L’exécutif sénégalais met en œuvre d’importantes réductions de dépenses, représentant plusieurs centaines de milliards de francs CFA, afin de maintenir l’équilibre des finances publiques. Cette décision fait suite aux contre-performances enregistrées dans le cadre du Plan de redressement économique et social (PRES), dont les recettes n’ont pas atteint les objectifs prévus. Le gouvernement dirigé par le Premier ministre Ousmane Sonko cherche ainsi à combler un déficit budgétaire qui menace la trajectoire financière fixée en début d’année.

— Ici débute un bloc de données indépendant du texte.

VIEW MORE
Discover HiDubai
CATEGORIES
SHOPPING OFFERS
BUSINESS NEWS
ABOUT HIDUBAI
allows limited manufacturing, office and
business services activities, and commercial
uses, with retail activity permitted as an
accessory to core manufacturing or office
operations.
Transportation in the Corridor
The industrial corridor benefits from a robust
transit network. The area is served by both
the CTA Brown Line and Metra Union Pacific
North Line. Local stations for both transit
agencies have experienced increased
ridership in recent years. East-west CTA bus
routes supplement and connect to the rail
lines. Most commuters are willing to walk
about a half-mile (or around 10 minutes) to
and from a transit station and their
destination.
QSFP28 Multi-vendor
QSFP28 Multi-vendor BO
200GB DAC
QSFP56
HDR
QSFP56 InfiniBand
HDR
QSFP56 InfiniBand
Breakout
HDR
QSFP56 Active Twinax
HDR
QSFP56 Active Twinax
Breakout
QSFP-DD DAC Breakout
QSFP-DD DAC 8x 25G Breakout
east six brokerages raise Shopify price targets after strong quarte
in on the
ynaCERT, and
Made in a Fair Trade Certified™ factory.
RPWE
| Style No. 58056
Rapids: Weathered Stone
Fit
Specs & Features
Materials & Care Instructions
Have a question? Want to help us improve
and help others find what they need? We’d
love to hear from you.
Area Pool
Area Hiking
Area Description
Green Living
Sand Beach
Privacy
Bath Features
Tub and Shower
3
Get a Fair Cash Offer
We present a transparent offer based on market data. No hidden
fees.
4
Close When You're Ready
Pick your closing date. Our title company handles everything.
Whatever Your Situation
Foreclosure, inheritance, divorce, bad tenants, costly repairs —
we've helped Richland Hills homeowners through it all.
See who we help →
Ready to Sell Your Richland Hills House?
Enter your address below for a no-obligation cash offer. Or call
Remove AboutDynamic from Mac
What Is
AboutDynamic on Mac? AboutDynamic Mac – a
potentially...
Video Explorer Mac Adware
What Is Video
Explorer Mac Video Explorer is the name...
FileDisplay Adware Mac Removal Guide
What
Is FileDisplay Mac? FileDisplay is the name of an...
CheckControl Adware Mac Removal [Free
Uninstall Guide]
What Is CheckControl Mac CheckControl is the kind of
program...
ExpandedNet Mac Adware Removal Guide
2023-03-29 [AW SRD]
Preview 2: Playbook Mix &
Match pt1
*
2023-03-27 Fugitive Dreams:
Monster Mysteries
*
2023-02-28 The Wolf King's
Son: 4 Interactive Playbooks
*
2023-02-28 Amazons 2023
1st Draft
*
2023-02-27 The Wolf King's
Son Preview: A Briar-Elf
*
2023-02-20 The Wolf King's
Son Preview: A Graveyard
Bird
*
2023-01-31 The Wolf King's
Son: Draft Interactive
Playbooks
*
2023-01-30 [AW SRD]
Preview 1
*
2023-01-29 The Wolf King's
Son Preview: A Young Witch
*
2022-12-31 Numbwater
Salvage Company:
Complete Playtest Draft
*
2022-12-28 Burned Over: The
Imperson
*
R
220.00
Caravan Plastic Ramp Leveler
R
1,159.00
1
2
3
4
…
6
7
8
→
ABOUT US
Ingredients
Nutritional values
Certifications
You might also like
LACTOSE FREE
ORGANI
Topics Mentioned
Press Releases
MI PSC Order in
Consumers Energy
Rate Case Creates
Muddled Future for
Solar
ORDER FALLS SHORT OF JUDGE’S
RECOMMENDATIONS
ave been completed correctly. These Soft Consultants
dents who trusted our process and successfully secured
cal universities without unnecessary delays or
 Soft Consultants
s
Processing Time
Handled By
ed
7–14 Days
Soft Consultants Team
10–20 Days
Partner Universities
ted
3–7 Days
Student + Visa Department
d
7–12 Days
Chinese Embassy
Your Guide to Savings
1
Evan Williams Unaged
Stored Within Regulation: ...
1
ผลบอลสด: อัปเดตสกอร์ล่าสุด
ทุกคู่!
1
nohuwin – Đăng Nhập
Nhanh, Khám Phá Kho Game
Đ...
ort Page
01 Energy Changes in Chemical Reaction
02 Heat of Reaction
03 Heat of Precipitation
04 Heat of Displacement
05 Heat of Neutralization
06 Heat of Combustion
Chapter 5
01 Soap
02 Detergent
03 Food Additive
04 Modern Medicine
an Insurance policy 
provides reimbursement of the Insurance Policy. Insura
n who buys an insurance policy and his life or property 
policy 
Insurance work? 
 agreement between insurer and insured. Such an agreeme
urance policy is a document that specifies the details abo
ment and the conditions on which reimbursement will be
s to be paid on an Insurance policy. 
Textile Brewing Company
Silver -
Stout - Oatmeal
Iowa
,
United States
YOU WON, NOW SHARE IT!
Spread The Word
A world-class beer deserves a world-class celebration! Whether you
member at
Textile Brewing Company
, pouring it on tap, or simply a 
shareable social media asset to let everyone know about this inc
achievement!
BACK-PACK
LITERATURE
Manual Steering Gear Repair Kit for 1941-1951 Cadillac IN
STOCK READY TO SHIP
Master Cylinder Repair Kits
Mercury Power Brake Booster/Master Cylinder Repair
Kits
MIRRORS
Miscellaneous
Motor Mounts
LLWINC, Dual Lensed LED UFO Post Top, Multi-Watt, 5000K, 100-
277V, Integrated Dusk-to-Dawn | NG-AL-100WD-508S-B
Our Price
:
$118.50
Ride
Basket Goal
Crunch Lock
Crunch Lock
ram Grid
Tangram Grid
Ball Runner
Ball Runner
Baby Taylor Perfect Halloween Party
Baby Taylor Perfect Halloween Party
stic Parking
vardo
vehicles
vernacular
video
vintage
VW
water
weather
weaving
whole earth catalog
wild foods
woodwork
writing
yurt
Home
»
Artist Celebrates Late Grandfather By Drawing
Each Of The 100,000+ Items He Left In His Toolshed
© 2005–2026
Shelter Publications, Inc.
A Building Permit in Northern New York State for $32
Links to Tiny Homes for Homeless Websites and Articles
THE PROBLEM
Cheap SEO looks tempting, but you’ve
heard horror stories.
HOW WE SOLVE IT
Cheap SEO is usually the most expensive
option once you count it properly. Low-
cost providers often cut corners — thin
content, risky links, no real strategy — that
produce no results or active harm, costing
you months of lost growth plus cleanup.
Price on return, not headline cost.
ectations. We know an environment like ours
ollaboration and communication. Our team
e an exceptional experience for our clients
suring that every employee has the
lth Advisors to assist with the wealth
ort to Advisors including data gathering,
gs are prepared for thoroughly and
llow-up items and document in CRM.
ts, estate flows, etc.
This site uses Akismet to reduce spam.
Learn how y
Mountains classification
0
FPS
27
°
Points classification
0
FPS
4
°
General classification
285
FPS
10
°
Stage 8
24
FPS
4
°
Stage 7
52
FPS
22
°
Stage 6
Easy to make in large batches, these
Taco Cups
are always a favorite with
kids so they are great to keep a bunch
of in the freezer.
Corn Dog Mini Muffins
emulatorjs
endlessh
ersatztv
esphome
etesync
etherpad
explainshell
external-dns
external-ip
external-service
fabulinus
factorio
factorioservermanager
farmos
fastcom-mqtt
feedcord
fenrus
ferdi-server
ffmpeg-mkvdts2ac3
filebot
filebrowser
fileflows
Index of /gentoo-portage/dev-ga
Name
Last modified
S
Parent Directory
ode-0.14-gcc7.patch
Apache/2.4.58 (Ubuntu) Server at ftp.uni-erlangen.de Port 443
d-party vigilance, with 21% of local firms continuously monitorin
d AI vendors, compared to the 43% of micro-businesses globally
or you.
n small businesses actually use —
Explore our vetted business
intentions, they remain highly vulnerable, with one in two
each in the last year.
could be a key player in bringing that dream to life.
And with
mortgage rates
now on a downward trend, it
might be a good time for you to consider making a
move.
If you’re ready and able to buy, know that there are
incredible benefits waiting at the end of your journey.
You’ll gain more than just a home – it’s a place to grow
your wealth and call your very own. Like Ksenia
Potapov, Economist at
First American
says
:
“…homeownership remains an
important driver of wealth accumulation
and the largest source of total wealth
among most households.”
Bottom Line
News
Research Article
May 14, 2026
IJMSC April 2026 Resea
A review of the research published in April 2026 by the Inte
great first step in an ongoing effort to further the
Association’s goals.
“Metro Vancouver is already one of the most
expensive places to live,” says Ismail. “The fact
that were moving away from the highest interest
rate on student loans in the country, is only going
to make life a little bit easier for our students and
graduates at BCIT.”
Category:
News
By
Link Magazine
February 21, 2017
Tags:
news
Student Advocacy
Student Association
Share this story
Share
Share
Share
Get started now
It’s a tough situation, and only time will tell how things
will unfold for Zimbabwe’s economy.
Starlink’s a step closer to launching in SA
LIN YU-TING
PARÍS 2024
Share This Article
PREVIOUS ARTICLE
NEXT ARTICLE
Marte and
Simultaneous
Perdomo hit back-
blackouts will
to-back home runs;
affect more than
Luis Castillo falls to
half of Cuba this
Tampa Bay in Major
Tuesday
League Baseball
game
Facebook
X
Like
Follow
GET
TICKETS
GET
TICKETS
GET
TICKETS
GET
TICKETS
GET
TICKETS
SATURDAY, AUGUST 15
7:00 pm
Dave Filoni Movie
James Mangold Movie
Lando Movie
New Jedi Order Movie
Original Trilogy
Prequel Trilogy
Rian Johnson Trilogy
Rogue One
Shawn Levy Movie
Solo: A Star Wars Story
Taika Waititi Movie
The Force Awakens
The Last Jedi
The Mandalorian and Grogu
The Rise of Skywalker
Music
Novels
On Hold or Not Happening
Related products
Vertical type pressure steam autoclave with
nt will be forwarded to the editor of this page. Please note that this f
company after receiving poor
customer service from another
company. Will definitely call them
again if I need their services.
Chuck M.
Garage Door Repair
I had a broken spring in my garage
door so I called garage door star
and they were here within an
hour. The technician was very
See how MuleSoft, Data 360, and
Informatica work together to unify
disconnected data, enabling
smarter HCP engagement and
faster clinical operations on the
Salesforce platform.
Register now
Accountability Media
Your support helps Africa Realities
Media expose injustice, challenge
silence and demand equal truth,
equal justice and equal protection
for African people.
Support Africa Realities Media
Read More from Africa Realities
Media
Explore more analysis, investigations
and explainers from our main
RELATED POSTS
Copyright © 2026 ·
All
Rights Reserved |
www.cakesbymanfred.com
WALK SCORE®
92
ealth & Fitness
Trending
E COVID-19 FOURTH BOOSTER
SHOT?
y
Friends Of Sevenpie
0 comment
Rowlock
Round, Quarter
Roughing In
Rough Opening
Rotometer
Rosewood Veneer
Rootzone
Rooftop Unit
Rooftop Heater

Un PRES en deçà des attentes de recettes

Présenté comme le pilier de la stratégie de consolidation budgétaire du nouveau pouvoir, le PRES devait générer des ressources additionnelles pour réduire le déficit hérité et financer les priorités sociales. Les premiers relevés comptables révèlent un décalage inquiétant : les rentrées fiscales et non fiscales programmées dans ce plan accusent un retard significatif, fragilisant les hypothèses macroéconomiques sur lesquelles reposait la loi de finances en vigueur.

Ce manque à gagner oblige à des arbitrages délicats. Plutôt que d’aggraver le déficit ou de recourir massivement à l’emprunt dans un contexte où le coût de la dette s’est fortement accru, les autorités ont choisi l’austérité. Concrètement, des centaines de milliards de francs CFA d’autorisations de dépenses sont gelés ou supprimés sur plusieurs lignes ministérielles, afin de réajuster les sorties aux entrées effectives.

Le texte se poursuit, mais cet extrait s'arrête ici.